In step 2 we expressed that 70 with equation one line above and then we altered the formula to original r0, r1 image. Why? Because we want to have it in form gcd(r0,r1) = s x r0 + t x r1 or gcd(973,301) = s x 973 + t x 301. We gonna do that on every step to have the origin form. We will just substitute the numbers.

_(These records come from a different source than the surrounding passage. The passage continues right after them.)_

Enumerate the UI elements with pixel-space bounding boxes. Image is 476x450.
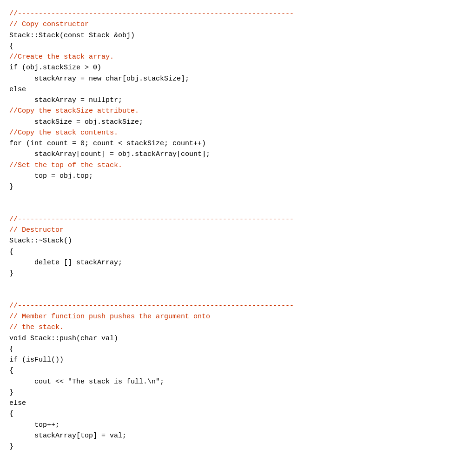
code-line: { bbox=[9, 42, 13, 50]
code-line: stackArray[top] = val; bbox=[9, 432, 126, 440]
code-line: //--------------------------------------… bbox=[9, 215, 294, 223]
code-line: stackArray[count] = obj.stackArray[count… bbox=[9, 150, 210, 158]
code-line: } bbox=[9, 183, 13, 191]
code-line: Stack::~Stack() bbox=[9, 237, 72, 245]
code-line: //Copy the stackSize attribute. bbox=[9, 107, 139, 115]
code-line: // Member function push pushes the argum… bbox=[9, 313, 210, 321]
code-line: stackArray = new char[obj.stackSize]; bbox=[9, 75, 189, 83]
code-line: if (isFull()) bbox=[9, 356, 64, 364]
code-line: } bbox=[9, 269, 13, 277]
code-line: void Stack::push(char val) bbox=[9, 335, 118, 343]
code-line: { bbox=[9, 248, 13, 256]
code-line: } bbox=[9, 389, 13, 396]
code-line: else bbox=[9, 86, 26, 94]
code-line: { bbox=[9, 410, 13, 418]
code-line: //--------------------------------------… bbox=[9, 302, 294, 310]
code-line: delete [] stackArray; bbox=[9, 259, 122, 267]
code-line: //--------------------------------------… bbox=[9, 10, 294, 18]
code-line: if (obj.stackSize > 0) bbox=[9, 64, 101, 72]
code-line: { bbox=[9, 367, 13, 375]
code-line: } bbox=[9, 443, 13, 450]
code-editor: //--------------------------------------… bbox=[9, 8, 467, 450]
code-line: top++; bbox=[9, 421, 60, 429]
code-line: Stack::Stack(const Stack &obj) bbox=[9, 32, 135, 40]
code-line: // Destructor bbox=[9, 226, 64, 234]
code-line: // the stack. bbox=[9, 323, 64, 331]
code-line: stackArray = nullptr; bbox=[9, 96, 122, 104]
code-line: for (int count = 0; count < stackSize; c… bbox=[9, 140, 206, 148]
code-line: { bbox=[9, 345, 13, 353]
code-line: // Copy constructor bbox=[9, 20, 89, 28]
code-line: cout << "The stack is full.\n"; bbox=[9, 378, 164, 386]
code-line: top = obj.top; bbox=[9, 172, 93, 180]
code-line: stackSize = obj.stackSize; bbox=[9, 118, 143, 126]
code-line: //Set the top of the stack. bbox=[9, 161, 122, 169]
code-line: //Create the stack array. bbox=[9, 53, 114, 61]
code-line: //Copy the stack contents. bbox=[9, 129, 118, 137]
code-line: else bbox=[9, 399, 26, 407]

But the milion dolar question is why we gave a fuck and did all this pain computations? Main application of the EEA is to compute INVERSE of MOD n. Lets take a look more on it:

a on -1 x a = 1 mod n
gcd(n,a) = 1 = s x n + t x a = 1 /mod n (s x n / mod n = 0)
                       t x a = 1 (that means that t is a on -1 !!!)
The parameter t of the EEA is the inversion of r1 mod r0!!!!                

Eulers Phi function

Zm = {0,1,......., m-1} .... And you would like to know how many of these numbers are relativly prime to m. 
For reason you will understand later. Numbers are relatively prime if they their gcd = 1.
gcd (0,m) = m
gcd (1,m) = ?
gcd (2,m) = ?
...

And you are just interested how many of these integers are relatively prime. You are not interested about what specific number but just how many.